5章6章は実践編で、現実の日本の国会、選挙、支援者がどれだけこの国の立憲主義と民主主義を踏みにじっているかという実例を挙げながら、法の支配や立憲主義を再度構築するための方法を論じています。リベラルエリートたちの自己防衛のための様々な戦略も暴いております。
日本政治における、政党、マスコミ、市民運動、支援者が織りなす「選挙ビジネス」とこれを死守しようとする永田町の生態系が、我が国の立憲主義と民主主義を腐らせています。この意味で、もう”選挙・代議制民主主義”だけに民主主義を担わせるのは限界なので、選挙・代議制民主主義を「相対化=弱める」必要があります。内からの相対化がカウンター・デモクラシー、外からの相対化が立憲主義と法の支配です。これらを、法律家の立場から、どこまでいっても「法」の視点で提案したいというのが本書です。
カウンターデモクラシーの章ではゴー宣道場もしっかり登場します!お楽しみに。
また、オタク倉持の芸風にもなり始めている(?)クラシック音楽家たちの取り組みを通じた民主主義の再生も紹介しております!バーンスタイン、ラトル、サロネン、ピリス、ドゥダメル、アランギルバート、ツィメルマン…よく編集者が許してくれました!!
これらの議論は、ゴー宣道場でよしりん先生や師範型との議論でかなり自分の中でブラッシュアップされ、芽生えたものが大きいです。
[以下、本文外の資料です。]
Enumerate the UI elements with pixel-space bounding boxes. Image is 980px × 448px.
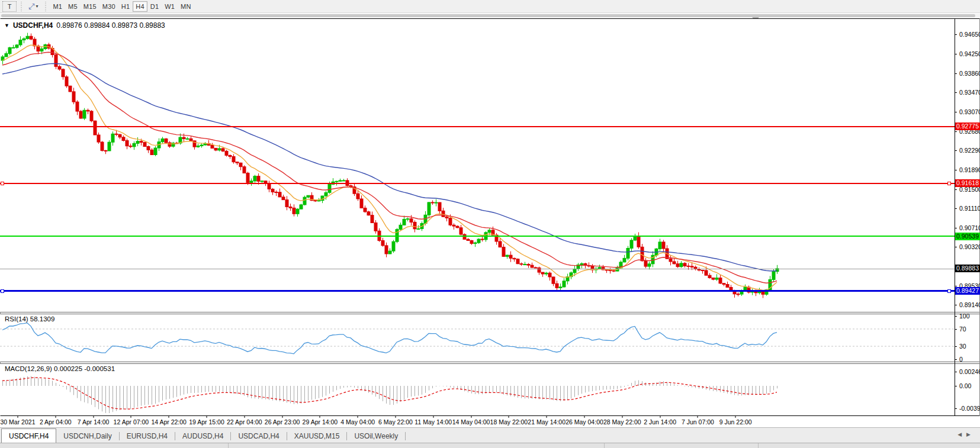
rsi-axis-tick (955, 316, 957, 317)
timeframe-w1-button[interactable]: W1 (162, 1, 178, 12)
panel-separator[interactable] (0, 312, 980, 312)
time-axis-tick (131, 415, 131, 418)
tab-separator (405, 432, 406, 440)
price-axis-label: 0.92290 (959, 147, 980, 154)
tab-usdcnh-daily[interactable]: USDCNH,Daily (56, 430, 118, 443)
chart-scrollbar-track[interactable] (0, 14, 980, 18)
time-axis-label: 14 May 04:00 (452, 418, 490, 426)
time-axis-label: 19 Apr 15:00 (189, 418, 224, 426)
chart-ohlc-values: 0.89876 0.89884 0.89873 0.89883 (56, 21, 165, 30)
text-tool-button[interactable]: T (2, 1, 17, 12)
time-axis-tick (622, 415, 622, 418)
rsi-axis-label: 100 (959, 312, 980, 320)
rsi-axis-tick (955, 346, 957, 347)
timeframe-m5-button[interactable]: M5 (65, 1, 81, 12)
time-axis-label: 14 Apr 22:00 (151, 418, 187, 426)
price-axis-tick (955, 54, 957, 54)
rsi-axis-label: 0 (959, 356, 980, 363)
macd-panel-canvas[interactable] (0, 364, 955, 415)
time-axis-tick (320, 415, 320, 418)
time-axis-label: 28 May 22:00 (603, 418, 641, 426)
chart-scrollbar-thumb[interactable] (1, 14, 975, 17)
time-axis-tick (547, 415, 547, 418)
time-axis-tick (660, 415, 660, 418)
timeframe-mn-button[interactable]: MN (178, 1, 194, 12)
time-axis-label: 30 Mar 2021 (1, 418, 36, 426)
chevron-down-icon: ▾ (36, 4, 38, 9)
line-anchor-marker[interactable] (947, 289, 951, 293)
rsi-line (2, 323, 777, 354)
time-axis-tick (55, 415, 56, 418)
price-axis-line (955, 18, 955, 416)
price-axis-tick (955, 112, 957, 112)
time-axis-label: 11 May 14:00 (415, 418, 452, 426)
price-line-badge: 0.92775 (955, 123, 980, 130)
tab-scroll-left-icon[interactable]: ◀ (957, 431, 966, 437)
panel-separator[interactable] (0, 362, 980, 362)
chevron-down-icon[interactable]: ▼ (4, 22, 9, 28)
rsi-panel-canvas[interactable] (0, 314, 955, 362)
timeframe-h4-button[interactable]: H4 (133, 1, 147, 12)
time-axis-label: 29 Apr 14:00 (303, 418, 338, 426)
price-line-badge: 0.89427 (955, 287, 980, 295)
tab-usdcad-h4[interactable]: USDCAD,H4 (231, 430, 286, 443)
price-axis-label: 0.90710 (959, 224, 980, 231)
chart-title: ▼ USDCHF,H4 0.89876 0.89884 0.89873 0.89… (4, 21, 165, 30)
tab-usoil-weekly[interactable]: USOil,Weekly (347, 430, 405, 443)
price-axis-label: 0.90320 (959, 243, 980, 250)
time-axis-tick (358, 415, 358, 418)
tab-audusd-h4[interactable]: AUDUSD,H4 (175, 430, 230, 443)
time-axis-label: 9 Jun 22:00 (719, 418, 752, 426)
current-price-line (0, 269, 955, 269)
horizontal-line-object[interactable] (0, 236, 955, 237)
price-line-badge: 0.90539 (955, 233, 980, 240)
tab-usdchf-h4[interactable]: USDCHF,H4 (1, 428, 56, 443)
rsi-axis-label: 70 (959, 325, 980, 333)
rsi-axis-tick (955, 359, 957, 360)
tab-scroll-right-icon[interactable]: ▶ (966, 431, 975, 437)
line-anchor-marker[interactable] (947, 182, 951, 185)
tab-eurusd-h4[interactable]: EURUSD,H4 (120, 430, 175, 443)
tab-scroll-arrows[interactable]: ◀▶ (957, 431, 975, 437)
horizontal-line-object[interactable] (0, 126, 955, 127)
scrollbar-divider (228, 443, 229, 448)
horizontal-line-object[interactable] (0, 290, 955, 292)
price-axis-tick (955, 305, 957, 305)
timeframe-d1-button[interactable]: D1 (147, 1, 162, 12)
symbols-button[interactable]: ⤢ ▾ (25, 1, 41, 12)
macd-axis-label: 0.002465 (959, 368, 980, 375)
price-axis-tick (955, 34, 957, 35)
timeframe-h1-button[interactable]: H1 (118, 1, 133, 12)
price-axis-label: 0.93860 (959, 70, 980, 77)
chart-symbol-label: USDCHF,H4 (13, 21, 53, 30)
line-anchor-marker[interactable] (1, 182, 4, 185)
time-axis-label: 6 May 22:00 (378, 418, 413, 426)
price-axis-tick (955, 73, 957, 74)
price-axis-tick (955, 228, 957, 228)
macd-axis-label: -0.003939 (959, 405, 980, 412)
price-axis-label: 0.91890 (959, 166, 980, 173)
rsi-chart[interactable] (0, 314, 955, 362)
macd-chart[interactable] (0, 364, 955, 415)
price-axis-tick (955, 131, 957, 132)
toolbar: T ⤢ ▾ M1 M5 M15 M30 H1 H4 D1 W1 MN (0, 0, 980, 13)
symbols-arrows-icon: ⤢ (28, 2, 34, 10)
timeframe-m30-button[interactable]: M30 (99, 1, 118, 12)
timeframe-m15-button[interactable]: M15 (81, 1, 99, 12)
time-axis-tick (698, 415, 698, 418)
time-axis-tick (584, 415, 585, 418)
rsi-axis-label: 30 (959, 343, 980, 350)
line-anchor-marker[interactable] (1, 289, 4, 293)
horizontal-line-object[interactable] (0, 183, 955, 184)
time-axis-tick (169, 415, 169, 418)
time-axis-tick (244, 415, 245, 418)
time-axis-tick (396, 415, 396, 418)
tab-xauusd-m15[interactable]: XAUUSD,M15 (287, 430, 347, 443)
time-axis-tick (18, 415, 18, 418)
macd-axis-tick (955, 372, 957, 372)
time-axis-tick (735, 415, 736, 418)
bottom-scrollbar[interactable] (0, 443, 980, 448)
price-axis-label: 0.93470 (959, 89, 980, 96)
timeframe-m1-button[interactable]: M1 (50, 1, 65, 12)
rsi-axis-tick (955, 329, 957, 330)
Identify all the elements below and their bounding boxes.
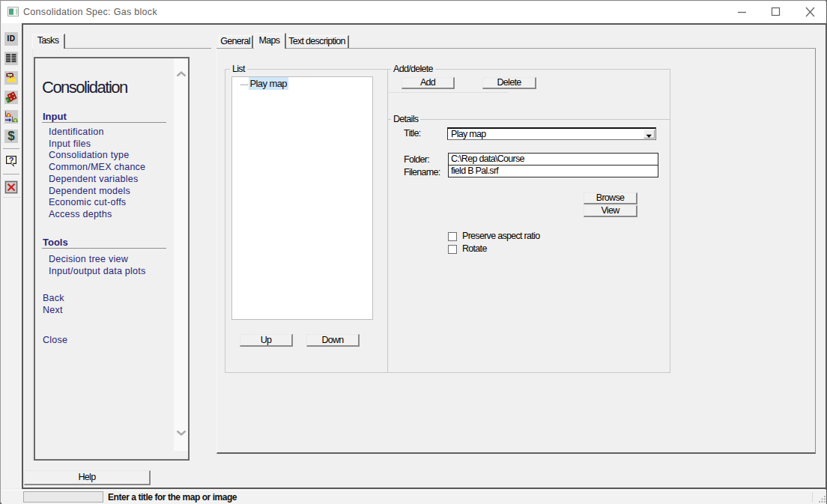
svg-text:?: ? [9, 156, 14, 165]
リベラルを自称しながら左派リベラルを批判するとすぐに「敵を間違えていないか?」と再批判の波がきますが、間違えていません。安倍政権も左派リベラルも両方リベラルの敵です。特に、リベラルと標ぼうしてながらリベラルではない人々は罪が重いと思います。
リベラルが再生するには、敵は安倍政権でも菅政権でも自民党でもありません、リベラル自身に敵がいます。安倍政権のその先へ。
この本も、まだまだ未完の部分がありますが、議論のたたき台になればと思っております。
9月13日のゴー宣道場の議論とも相当重なってきますので、予習的に読んでいただいてもおもしろいかもしれません。13日の道場当日は会場でも販売いたします!